From: Sabrina Dubroca <sd@queasysnail.net>
To: Rishikesh Jethwani <rjethwani@purestorage.com>
Cc: netdev@vger.kernel.org, saeedm@nvidia.com, tariqt@nvidia.com,
mbloch@nvidia.com, borisp@nvidia.com, john.fastabend@gmail.com,
kuba@kernel.org, davem@davemloft.net, pabeni@redhat.com,
edumazet@google.com, leon@kernel.org
Subject: Re: [PATCH v13 5/6] tls: add hardware offload key update support
Date: Wed, 6 May 2026 13:30:28 +0200 [thread overview]
Message-ID: <afsmVLSn2tA7UP9W@krikkit> (raw)
In-Reply-To: <20260429181016.3164935-6-rjethwani@purestorage.com>
2026-04-29, 12:10:15 -0600, Rishikesh Jethwani wrote:
> On RX, the NIC may have already decrypted in-flight records with
> the old key before the peer's KeyUpdate is parsed, so the old
> AEAD, IV and rec_seq are retained on tls_offload_context_rx.

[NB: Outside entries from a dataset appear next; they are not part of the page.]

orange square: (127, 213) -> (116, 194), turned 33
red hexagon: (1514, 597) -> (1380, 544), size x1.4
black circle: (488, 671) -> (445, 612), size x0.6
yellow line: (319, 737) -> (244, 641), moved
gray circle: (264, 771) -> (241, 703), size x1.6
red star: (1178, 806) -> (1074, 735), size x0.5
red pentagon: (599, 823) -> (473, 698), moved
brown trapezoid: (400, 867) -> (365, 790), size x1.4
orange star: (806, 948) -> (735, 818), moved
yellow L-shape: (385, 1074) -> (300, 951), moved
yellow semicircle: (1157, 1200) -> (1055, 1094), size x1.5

> tls_check_pending_rekey() invokes tls_device_rx_del_key() to drop
> the NIC key; otherwise post-KeyUpdate records (carrying new-key
> wire encryption) would be XOR'd with the retired key.
> tls_device_decrypted() classifies records by old_nic_boundary:
>
> - after the boundary: new-key record; drop the old key.

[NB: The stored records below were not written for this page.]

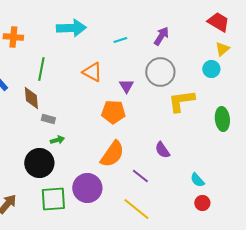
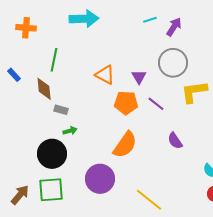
cyan line: (120, 40) -> (150, 20), moved
orange triangle: (92, 72) -> (105, 75), moved
purple line: (140, 176) -> (156, 104), moved
green square: (53, 199) -> (51, 190), moved

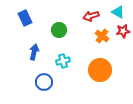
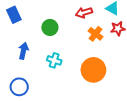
cyan cross: (63, 61) -> (54, 60), turned 32
blue circle: (44, 82) -> (19, 87), moved

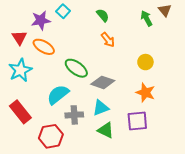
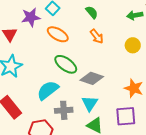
green arrow: (146, 18) -> (135, 15), turned -70
orange ellipse: (44, 47) -> (58, 34), moved
yellow circle: (145, 62) -> (133, 45), moved
cyan triangle: (101, 108) -> (90, 103), turned -36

> - before, fully encrypted: advance old_rec_seq, let SW AEAD decrypt.
> - before, (partially) decrypted: reencrypt with the old key so SW
> AEAD can decrypt with the new key.
>
> For mixed records skb->decrypted flags can be wrong (NIC clears
> them on auth failure); on -EBADMSG, tls_rx_rekey_retry() toggles
> those flags, decrements old_rec_seq to reuse the nonce, and
> retries once (gated by old_key_reencrypted).
Not blaming you for NIC behavior, but... the NIC passes up as
"decrypted" records that have failed decryption (because it was using
the wrong (old) key), or passes as "encrypted" the incorrectly
decrypted data (that it has "decrypted" with the old key)?

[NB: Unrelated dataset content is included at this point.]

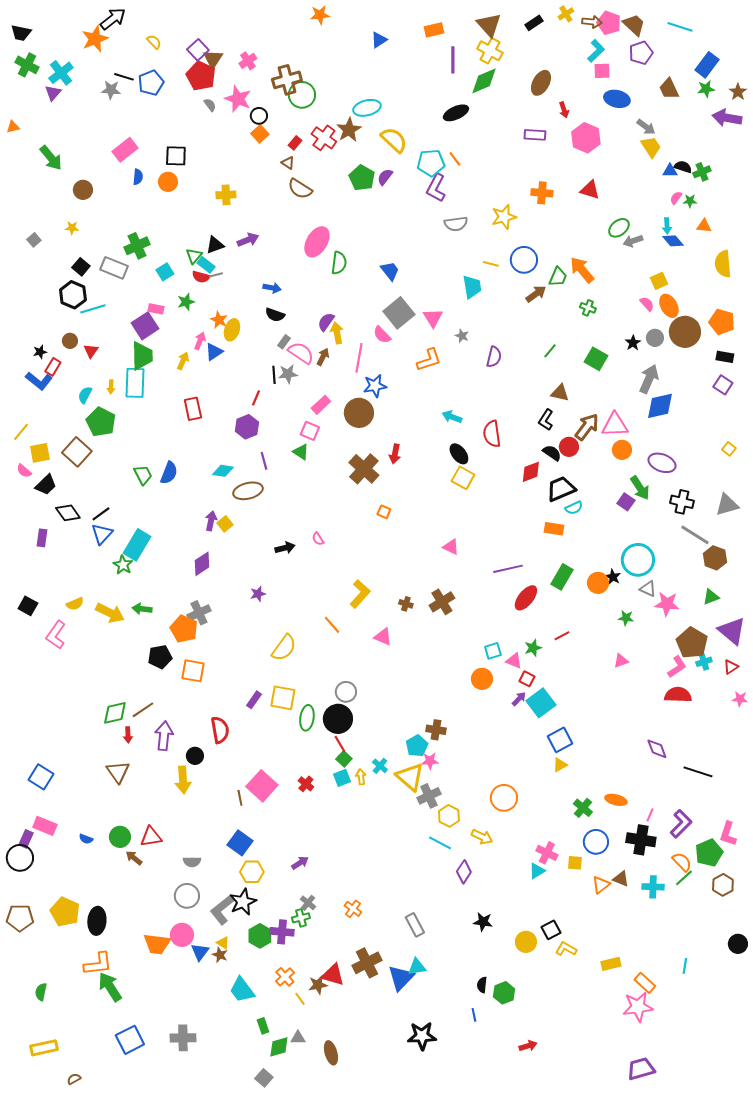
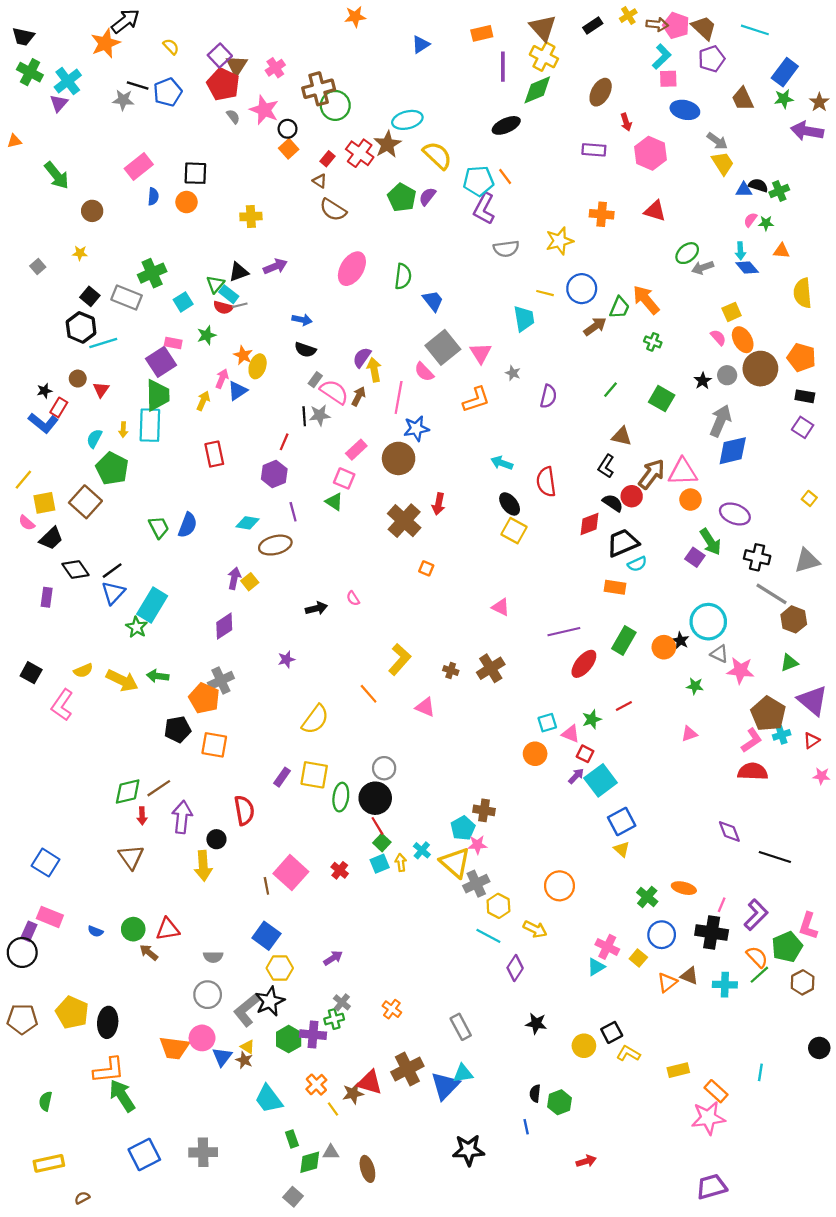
green semicircle: (339, 263) -> (403, 276), moved
yellow triangle: (560, 765) -> (622, 849), turned -49
yellow square: (575, 863) -> (638, 958), turned 35

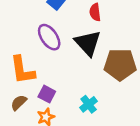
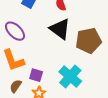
purple ellipse: (49, 37) -> (15, 31), moved
cyan cross: (89, 104) -> (70, 77), size x1.6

Or this is only the first record(s) after the KeyUpdate message, if
they fall within the same packet, the whole packet was "decrypted"
with the old key but only the KeyUpdate itself (and maybe some more
records before it) decrypted correctly ; but subsequent packets get
passed as !decrypted and don't need this reencrypt dance?
(this is maybe more of a question for Tariq or the other @nvidia
folks)
I haven't reviewed the whole patch at this point, because of Paolo's
suggestion and this confusion with the RX rekey.
> diff --git a/include/net/tls.h b/include/net/tls.h
> index ebd2550280ae..6891aa6b484c 100644
> --- a/include/net/tls.h
> +++ b/include/net/tls.h
[...]
> @@ -165,6 +181,11 @@ struct tls_offload_context_tx {
> void (*sk_destruct)(struct sock *sk);
> struct work_struct destruct_work;
> struct tls_context *ctx;
> +
> + struct tls_sw_context_tx rekey_sw; /* SW context for new key */
> + struct cipher_context rekey_tx; /* IV, rec_seq for new key */
> + union tls_crypto_context rekey_crypto_send; /* Crypto for new key */
[...]
> @@ -253,6 +273,15 @@ struct tls_context {
> */
> unsigned long flags;
>
> + /* TCP sequence number boundary for pending rekey.
> + * Packets with seq < this use old key, >= use new key.
> + */
> + u32 rekey_boundary_seq;
> +
> + /* Pointers to rekey contexts for SW encryption with new key */
> + struct tls_sw_context_tx *rekey_sw_ctx;
> + struct cipher_context *rekey_cipher_ctx;
> +
[...]
> @@ -311,6 +340,14 @@ struct tls_offload_context_rx {
> u8 resync_nh_reset:1;
> /* CORE_NEXT_HINT-only member, but use the hole here */
> u8 resync_nh_do_now:1;
> + /* retry reencrypt of mixed record during rekey */
> + u8 old_key_reencrypted:1;
> + /* tls_dev_add deferred until old key is freed */
> + u8 dev_add_pending:1;
> + struct crypto_aead *old_aead_recv; /* old key AEAD cipher */
> + char old_iv[TLS_MAX_IV_SIZE + TLS_MAX_SALT_SIZE]; /* old key IV */
> + char old_rec_seq[TLS_MAX_REC_SEQ_SIZE]; /* old key TLS record seq */
> + u32 old_nic_boundary; /* TCP seq: NIC switched to next key */
I think it would be nice to group the new fields in those 3 structs
into embedded "untyped" structs:
struct tls_offload_context_rx {
/* existing fields */
struct {
struct crypto_aead *old_aead_recv; /* old key AEAD cipher */
char old_iv[TLS_MAX_IV_SIZE + TLS_MAX_SALT_SIZE]; /* old key IV */
char old_rec_seq[TLS_MAX_REC_SEQ_SIZE]; /* old key TLS record seq */
u32 old_nic_boundary; /* TCP seq: NIC switched to next key */
} rekey;
/* other fields */
};
and then remove the "rekey_" prefixes in
tls_offload_context_tx/tls_context.
[note to self: in the near future we should probably switch all those
comments to kdoc, and consider splitting the offload_contexts into
NIC-visible and internal-only chunks]
> diff --git a/net/tls/tls_device.c b/net/tls/tls_device.c
> index cd26873e9063..51f1cc783336 100644
> --- a/net/tls/tls_device.c
> +++ b/net/tls/tls_device.c
[...]
> @@ -159,6 +161,262 @@ static void delete_all_records(struct tls_offload_context_tx *offload_ctx)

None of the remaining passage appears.